When the Tap Dogs take the stage, it feels like you’re watching that Diet Coke ad where the women in the office huddle around the window to check out the sexy construction worker on his break.
Except there are six construction workers. And they can dance. Tap dance. In butt-kicking boots. On wiggly scaffolding. With sparks flying around them. Wearing jeans and T-shirts, Carhartts and tank tops. No sequins allowed.
The Tap Dogs pounded the stage at the Maine Center for the Arts on Saturday in an afternoon performance that brought the audience to its feet for two standing ovations – even the people in the front row, who got soaked despite the ponchos they were given at the door.

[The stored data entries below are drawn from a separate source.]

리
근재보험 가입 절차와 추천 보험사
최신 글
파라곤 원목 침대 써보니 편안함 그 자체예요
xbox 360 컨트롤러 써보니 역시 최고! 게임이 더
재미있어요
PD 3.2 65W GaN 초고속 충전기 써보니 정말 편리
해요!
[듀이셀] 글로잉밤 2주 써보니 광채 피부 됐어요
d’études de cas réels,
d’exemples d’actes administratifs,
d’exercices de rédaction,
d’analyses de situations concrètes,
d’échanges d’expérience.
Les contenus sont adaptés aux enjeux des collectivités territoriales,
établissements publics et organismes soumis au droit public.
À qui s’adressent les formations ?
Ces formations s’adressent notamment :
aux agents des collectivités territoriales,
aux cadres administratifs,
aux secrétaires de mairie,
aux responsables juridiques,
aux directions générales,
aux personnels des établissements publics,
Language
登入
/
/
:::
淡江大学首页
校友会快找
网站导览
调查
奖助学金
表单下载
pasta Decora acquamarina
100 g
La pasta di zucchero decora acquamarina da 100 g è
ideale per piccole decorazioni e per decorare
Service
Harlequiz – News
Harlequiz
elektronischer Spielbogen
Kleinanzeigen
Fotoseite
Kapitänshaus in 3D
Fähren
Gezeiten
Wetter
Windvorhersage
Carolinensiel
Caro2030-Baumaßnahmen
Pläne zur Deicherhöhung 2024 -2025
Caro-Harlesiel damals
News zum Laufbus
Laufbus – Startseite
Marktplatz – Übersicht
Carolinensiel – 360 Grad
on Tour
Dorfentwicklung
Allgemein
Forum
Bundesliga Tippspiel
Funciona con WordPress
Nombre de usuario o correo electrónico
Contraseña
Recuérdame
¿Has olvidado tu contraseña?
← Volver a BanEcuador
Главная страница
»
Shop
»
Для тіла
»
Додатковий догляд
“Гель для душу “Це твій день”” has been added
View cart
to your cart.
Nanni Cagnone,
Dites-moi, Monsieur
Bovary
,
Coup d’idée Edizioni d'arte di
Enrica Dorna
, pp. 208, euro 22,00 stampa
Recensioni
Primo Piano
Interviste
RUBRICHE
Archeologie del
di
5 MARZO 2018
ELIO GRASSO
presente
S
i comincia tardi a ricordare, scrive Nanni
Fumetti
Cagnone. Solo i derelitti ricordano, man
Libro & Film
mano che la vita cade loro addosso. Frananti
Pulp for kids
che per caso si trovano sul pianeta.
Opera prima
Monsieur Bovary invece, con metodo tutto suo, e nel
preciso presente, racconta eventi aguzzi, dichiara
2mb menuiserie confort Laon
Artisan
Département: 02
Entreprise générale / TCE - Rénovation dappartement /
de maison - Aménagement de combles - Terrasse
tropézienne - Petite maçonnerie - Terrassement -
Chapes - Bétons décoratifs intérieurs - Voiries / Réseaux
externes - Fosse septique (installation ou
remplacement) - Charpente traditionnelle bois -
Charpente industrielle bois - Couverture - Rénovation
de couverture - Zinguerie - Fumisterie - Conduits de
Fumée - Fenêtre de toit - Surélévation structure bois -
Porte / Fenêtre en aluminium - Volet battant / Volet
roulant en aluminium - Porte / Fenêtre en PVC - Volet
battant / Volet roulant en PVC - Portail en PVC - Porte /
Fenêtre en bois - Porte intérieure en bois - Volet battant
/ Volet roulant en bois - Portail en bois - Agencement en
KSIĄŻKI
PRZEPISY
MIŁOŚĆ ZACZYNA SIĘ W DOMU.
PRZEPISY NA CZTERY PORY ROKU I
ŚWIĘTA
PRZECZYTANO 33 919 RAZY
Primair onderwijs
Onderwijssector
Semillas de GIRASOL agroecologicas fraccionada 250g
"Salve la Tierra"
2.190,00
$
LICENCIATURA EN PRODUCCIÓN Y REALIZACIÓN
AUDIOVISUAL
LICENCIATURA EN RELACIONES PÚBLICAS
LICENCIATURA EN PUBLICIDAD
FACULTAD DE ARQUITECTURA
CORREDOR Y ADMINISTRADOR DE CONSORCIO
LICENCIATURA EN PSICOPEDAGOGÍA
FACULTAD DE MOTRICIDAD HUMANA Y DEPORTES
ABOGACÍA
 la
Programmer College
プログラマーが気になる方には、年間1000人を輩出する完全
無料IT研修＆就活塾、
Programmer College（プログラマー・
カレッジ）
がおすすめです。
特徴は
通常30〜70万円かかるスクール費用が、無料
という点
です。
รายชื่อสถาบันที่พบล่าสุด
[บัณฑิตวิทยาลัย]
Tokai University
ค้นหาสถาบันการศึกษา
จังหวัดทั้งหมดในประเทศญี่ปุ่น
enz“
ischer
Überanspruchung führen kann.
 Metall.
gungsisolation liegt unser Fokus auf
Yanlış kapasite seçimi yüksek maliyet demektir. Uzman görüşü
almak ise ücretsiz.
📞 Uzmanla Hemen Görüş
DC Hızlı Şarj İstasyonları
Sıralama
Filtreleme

Things got a little wet offstage and sweaty onstage, as the Dogs built and tore down the set and danced for 11/2 hours straight. Toward the end, they splashed and splattered buckets full of water all over the stage and into the audience. It was funny, energetic and intense. Less than four hours later, they did it all over again in an evening performance.
Co-founder Dein Perry, who did not perform in Orono, tapped his way through childhood in Australia. When he turned 17, he started work as an industrial mechanic. Six years later, he headed to Sydney to try his hand (or feet, as the case may be) at show business. He earned early fame for his dancing, but he wanted to break out on his own.
He started a dance group, Tap Brothers, with some friends from Newcastle, but it wasn’t exactly what he had envisioned. In 1995, he agreed to collaborate with director Nigel Triffitt and composer Andrew Wilkie on Tap Dogs, and the rest, of course, is history.
The group now has an American touring troupe, eight of whom visited Orono on Saturday. Led by dance director Sheldon Perry and dance captain Ryan Gravelle, these guys can dance. They don’t just have the moves, they have the groove. They can tap out complex rhythms on foot-triggered drum pads. They had some rock concert-style backup, but the Dogs had
enough beat on their own.
From the loud, miked tapping to the steel construction-site set, to the muscular, tough dancers, there was nothing soft about the Tap Dogs’ performance. The energy in the concert hall was almost tangible – the standing-room crowd responded with thunderous applause, not to mention a bit of toe tapping of their own.
Even the ones in suits, soaked, in the front row.